Multiple skincare influencers questioned the warning letter’s motivations. In a TikTok video, Dieux founder Charlotte Palermino pointed out that RFK Jr. drank raw milk shots in the oval office with “carnivore” diet influencer Paul Saladino, who rails against sunscreen on Instagram. BeautyStat founder and cosmetic chemist Ron Robinson also weighed in, posting a video questioning the difference between a mousse and a lotion. The FDA did not respond to a request for comment.
“The recent communication from the FDA regarding our Play SPF 50 Body Mousse is focused on product labelling and has nothing to do with its safety, effectiveness, or formula,” said a Supergoop representative, who shared the brand’s testing results to reach compliance with FDA standards, clearly labelling it a “mousse” at the time.
Packaging is not approved by the FDA before a product goes on the market, said Allison Kent-Gunn, the founder of beauty packaging consultancy 3E Beauty Consulting. “If a component makes the formula behave differently, like expanding with air to mimic whipped cream, that’s when it crosses into gray territory,” she said.
Dr. Georges Benjamin, executive director of the American Public Health Association, agreed. “No one should trust anything that comes out of Mr. Kennedy’s mouth,” he said. “But the folks at FDA are professionals.”
Clearing Confusion
With credibility questions and accusations flying between labs, brands, consumer advocates, manufacturers and regulators, brands and experts are calling for change to what they say are outdated and confusing regulator testing requirements.
The TGA and FDA both require that brands commission their own SPF testing from accredited labs. Those labs conduct tests on human subjects, evaluating skin redness from UV lights.

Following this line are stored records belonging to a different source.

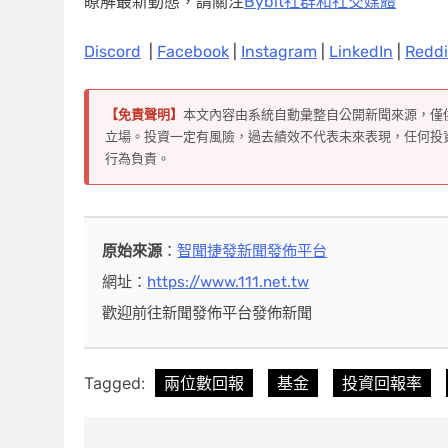
瞭解最新動態，請關注
Bybit社群和社交媒體
Discord
|
Facebook
|
Instagram
|
LinkedIn
|
Reddi
【免責聲明】
本文內容由系統自動彙整自公開新聞來源，僅
立場。投資一定有風險，過去績效不代表未來表現，任何投
行為負責。
原始來源
：
智聞捷發新聞發佈平台
網址：
https://www.111.net.tw
歡迎前往新聞發佈平台發佈新聞
Tagged:
兩位數回報
基金
投資回報率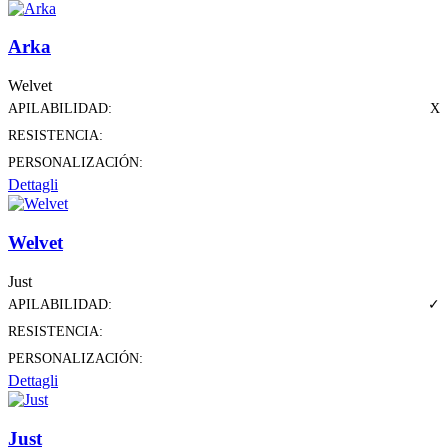
Arka
Welvet
APILABILIDAD:
X
RESISTENCIA:
PERSONALIZACIÓN:
Dettagli
Welvet
Just
APILABILIDAD:
✓
RESISTENCIA:
PERSONALIZACIÓN:
Dettagli
Just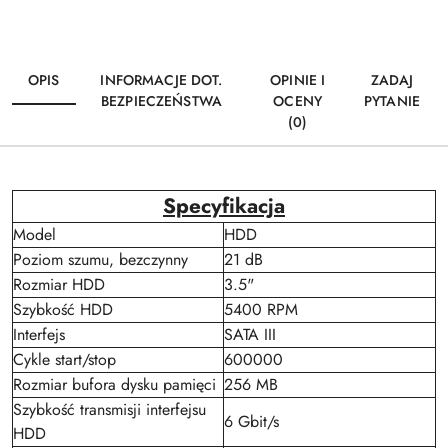
OPIS
INFORMACJE DOT.
OPINIE I
ZADAJ
BEZPIECZEŃSTWA
OCENY
PYTANIE
(0)
Specyfikacja
Model
HDD
Poziom szumu, bezczynny
21 dB
Rozmiar HDD
3.5"
Szybkość HDD
5400 RPM
Interfejs
SATA III
Cykle start/stop
600000
Rozmiar bufora dysku pamięci
256 MB
Szybkość transmisji interfejsu
6 Gbit/s
HDD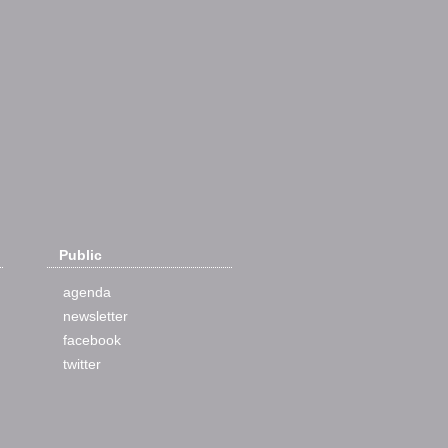
Public
agenda
newsletter
facebook
twitter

Samantha Brett, the founder of Naked Sundays, said that she has been advocating for a reform on testing requirements as a member of the TGA’s consumer health advisory group, stating that current protocols are “unclear.”
“As it stands, brands affected by the consumer group investigation, and even those that were not, are left in limbo,” she said in a statement, noting that in vitro tests would be more accurate.
On Aug. 21, Australia’s TGA announced that it may switch to in vitro tests after reviewing its sunscreen regulation as part of an investigation into the Choice results. The agency stated that “variability” in human-subject tests “is a known issue” because it relies on a visual estimation of individual skin responses.
For now, SPF may be more accurately conveyed as ranges rather than exact values, said Wong. But in the long run, the TGA’s proposal to switch to in vitro tests could avoid the vast ranges igniting controversies. Even if changed, restoring consumer confidence will take work.
“Testing variability is creating unnecessary confusion for consumers and brands alike, and it’s important at this time that we need to come together and create a united industry advocating for the consumer,” said Brett.
Editor’s Note: This story was updated on Sep. 2 2025 to clarify that sales of Naked Sundays’ Collagen Glow were suspended only in Australia.